Background: High-resolution magnetic resonance vessel wall imaging (HR-VWI) offers enhanced visualization of vascular structures, thereby facilitating the deep learning (DL) network's acquisition of more extensive and detailed image information. This study aimed to develop a high-precision integrated model leveraging DL with an attention mechanism based on HR-VWI for predicting recurrent stroke in patients with symptomatic intracranial atherosclerotic stenosis (sICAS).
Methods: A retrospective study was conducted involving 363 sICAS patients who underwent HR-VWI, with data divided into a training set (n=254) from Center 1 (The First Affiliated Hospital of Xinxiang Medical University) and a test set (n=109) from Center 2 (The Sixth People's Hospital of Shanghai Jiao Tong University). Two convolutional neural network (CNN) models, ResNet50 and DenseNet169, were employed as feature extractors to capture image information from culprit plaques in HR-VWI. Integrating the Transformer attention mechanism, an advanced ensemble model, Trans-CNN, was constructed to predict stroke recurrence in sICAS patients. Model performance was evaluated using receiver operating characteristic (ROC) curves, with DeLong's test for comparing models. Additionally, decision curve analysis (DCA) and calibration curves were utilized to assess the model's practical and clinical value.
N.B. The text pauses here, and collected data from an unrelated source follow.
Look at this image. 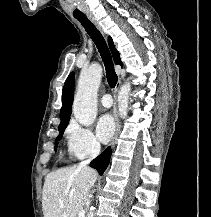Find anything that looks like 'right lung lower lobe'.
I'll return each instance as SVG.
<instances>
[{
    "mask_svg": "<svg viewBox=\"0 0 211 217\" xmlns=\"http://www.w3.org/2000/svg\"><path fill=\"white\" fill-rule=\"evenodd\" d=\"M110 155L111 150L110 147H108L101 155H99L90 163V166L95 168L98 173L102 175L109 164Z\"/></svg>",
    "mask_w": 211,
    "mask_h": 217,
    "instance_id": "1",
    "label": "right lung lower lobe"
}]
</instances>
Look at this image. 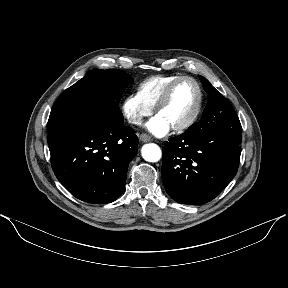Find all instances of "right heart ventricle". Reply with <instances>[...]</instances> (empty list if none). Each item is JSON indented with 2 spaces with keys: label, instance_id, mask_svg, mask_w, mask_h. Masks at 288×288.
<instances>
[{
  "label": "right heart ventricle",
  "instance_id": "e07e8e85",
  "mask_svg": "<svg viewBox=\"0 0 288 288\" xmlns=\"http://www.w3.org/2000/svg\"><path fill=\"white\" fill-rule=\"evenodd\" d=\"M178 75H154L142 80L136 88V96L145 105L154 108L165 88Z\"/></svg>",
  "mask_w": 288,
  "mask_h": 288
}]
</instances>
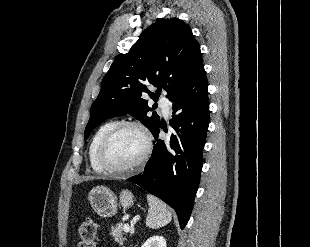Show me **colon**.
<instances>
[{
    "instance_id": "1",
    "label": "colon",
    "mask_w": 310,
    "mask_h": 247,
    "mask_svg": "<svg viewBox=\"0 0 310 247\" xmlns=\"http://www.w3.org/2000/svg\"><path fill=\"white\" fill-rule=\"evenodd\" d=\"M97 232L98 227L93 220H84L79 227L80 242L78 247H95Z\"/></svg>"
}]
</instances>
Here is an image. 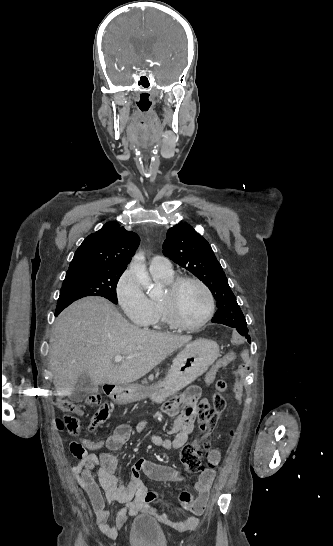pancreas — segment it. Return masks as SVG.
<instances>
[{"label":"pancreas","mask_w":333,"mask_h":546,"mask_svg":"<svg viewBox=\"0 0 333 546\" xmlns=\"http://www.w3.org/2000/svg\"><path fill=\"white\" fill-rule=\"evenodd\" d=\"M158 376H159V372H156V375H155V376H154L153 374H151V375L148 377V379H149V381H153V380H154L155 378H157ZM142 383H143V384H147L148 381L145 379V380H143Z\"/></svg>","instance_id":"obj_1"}]
</instances>
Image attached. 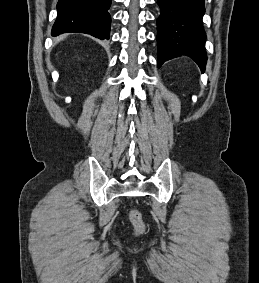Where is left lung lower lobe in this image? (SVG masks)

Results: Trans-CNN demonstrated superior predictive performance, outperforming other models in both the training and test sets. Specifically, in the training set, Trans-CNN achieved an area under the curve (AUC) of 0.951 [95% confidence interval (CI): 0.923-0.974], accuracy of 0.880 (95% CI: 0.797-0.937), sensitivity of 0.900 (95% CI: 0.836-1.000), and specificity of 0.882 (95% CI: 0.757-0.948). Similarly, in the test set, it achieved an AUC of 0.912 (95% CI: 0.839-0.969), accuracy of 0.858 (95% CI: 0.743-0.936), sensitivity of 0.880 (95% CI: 0.693-1.000), and specificity of 0.810 (95% CI: 0.690-0.976). The AUC improvement of Trans-CNN over all other models was statistically significant (DeLong's test, P<0.05). Calibration curve analysis revealed good agreement between predicted probabilities and observed outcomes in both sets. DCA further underscored the potential value of Trans-CNN in guiding clinical decision-making.
Conclusions: The integrated model combining DL with an attention mechanism based on HR-VWI exhibits excellent performance in assessing the risk of stroke recurrence in sICAS patients. This advancement holds significant potential in assisting clinicians in diagnosis and developing individualized treatment strategies.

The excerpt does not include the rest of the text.